Use tsup or unbuild to output dual formats:

// tsup.config.ts
import { defineConfig } from 'tsup';

export default defineConfig({
  entry: {
    index: 'src/index.ts',
    math: 'src/math.ts',
  },
  format: ['esm', 'cjs'],
  dts: true,
  splitting: false,
  sourcemap: true,
  clean: true,
});

This generates:

dist/
  ├── index.js (ESM)
  ├── index.cjs (CommonJS)
  ├── index.d.ts (Types)
  ├── math.js (ESM)
  ├── math.cjs (CommonJS)
  └── math.d.ts (Types)

With package.json exports pointing to both formats, you get full compatibility.

Tools: tsup, pkgroll, unbuild

tsup (recommended):

npm install -D tsup
tsup src/index.ts --format esm,cjs --dts

pkgroll (minimal, zero config):

npm install -D pkgroll
pkgroll --dist dist src/index.ts

unbuild (powerful, for large projects):

import { defineBuildConfig } from 'unbuild';

export default defineBuildConfig({
  entries: [
    'src/index',
    'src/cli',
  ],
  declaration: true,
  rollup: {
    emitCJS: true,
  },
});

All three solve the dual-publish problem. tsup is fastest for simple projects.

When to Just Go Full ESM

Consider going full ESM if:

  • Your target is Node.js 18+ only
  • No legacy CommonJS dependencies
  • You control all consumers
  • You're building a new library
{
  "type": "module",
  "engines": { "node": ">=22" },
  "exports": {
    ".": "./dist/index.js"
  }
}

In this case, drop CommonJS entirely.
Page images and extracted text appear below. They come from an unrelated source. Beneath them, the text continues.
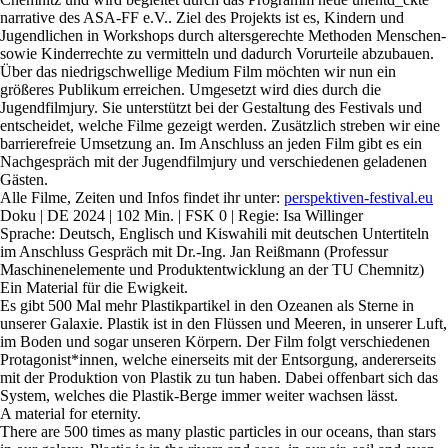
narrative des ASA-FF e.V.. Ziel des Projekts ist es, Kindern und
Jugendlichen in Workshops durch altersgerechte Methoden Menschen-
sowie Kinderrechte zu vermitteln und dadurch Vorurteile abzubauen.
Über das niedrigschwellige Medium Film möchten wir nun ein
größeres Publikum erreichen. Umgesetzt wird dies durch die
Jugendfilmjury. Sie unterstützt bei der Gestaltung des Festivals und
entscheidet, welche Filme gezeigt werden. Zusätzlich streben wir eine
barrierefreie Umsetzung an. Im Anschluss an jeden Film gibt es ein
Nachgespräch mit der Jugendfilmjury und verschiedenen geladenen
Gästen.
Alle Filme, Zeiten und Infos findet ihr unter:
perspektiven-festival.eu
Doku | DE 2024 | 102 Min. | FSK 0 | Regie: Isa Willinger
Sprache: Deutsch, Englisch und Kiswahili mit deutschen Untertiteln
im Anschluss Gespräch mit Dr.-Ing. Jan Reißmann (Professur
Maschinenelemente und Produktentwicklung an der TU Chemnitz)
Ein Material für die Ewigkeit.
Es gibt 500 Mal mehr Plastikpartikel in den Ozeanen als Sterne in
unserer Galaxie. Plastik ist in den Flüssen und Meeren, in unserer Luft,
im Boden und sogar unseren Körpern. Der Film folgt verschiedenen
Protagonist*innen, welche einerseits mit der Entsorgung, andererseits
mit der Produktion von Plastik zu tun haben. Dabei offenbart sich das
System, welches die Plastik-Berge immer weiter wachsen lässt.
A material for eternity.
There are 500 times as many plastic particles in our oceans, than stars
The ecosystem is moving ESM, and declaring "type": "module" is the clearest signal.

Don't go full ESM if:

  • You have CommonJS dependencies
  • Your library is widely used (unknown consumers)
  • You need require() for optional dependencies
  • You're in a large monorepo with mixed modules

ESM/CJS Resolution Flowchart

1. Is the importer ESM (.mjs, .js with "type": "module")?
Yes: Use ESM resolution
     - Try package exports (conditional "import" field)
     - Fall back to package.json "main" field
     - Allow top-level await
No: Use CommonJS resolution
     - Try package exports (conditional "require" field)
     - Fall back to package.json "main" field

2. Can't resolve?
   - Check file extensions (.mjs, .cjs, .js)
   - Check "exports" conditions ("types", "import", "require", "default")
   - Check subpath exports (package.json "exports.{subpath}")

3. Fallback:
   - Use package.json "main" field (CommonJS-style)
   - Last resort: index.js in package root

Checklist

  • Update to Node.js 22 LTS
  • Set "type": "module" in package.json (if starting fresh)
  • Use "moduleResolution": "bundler" in TypeScript
  • Define "exports" field with conditional import/require
  • Avoid default exports; use named exports only
  • Use .mts and .cts for explicit module types
  • Set up dual-format build with tsup/unbuild
  • Test require(esm) for legacy consumers
  • Document ESM/CJS support in README
  • Remove index.js fallback if using explicit exports

Conclusion

ESM is now the standard in Node.js 22, and CommonJS interop is solved. The require(esm) feature, combined with explicit package.json exports, enables gradual migration and dual publishing without pain. For new projects, go full ESM. For legacy projects, use require(esm) and conditional exports to navigate both worlds.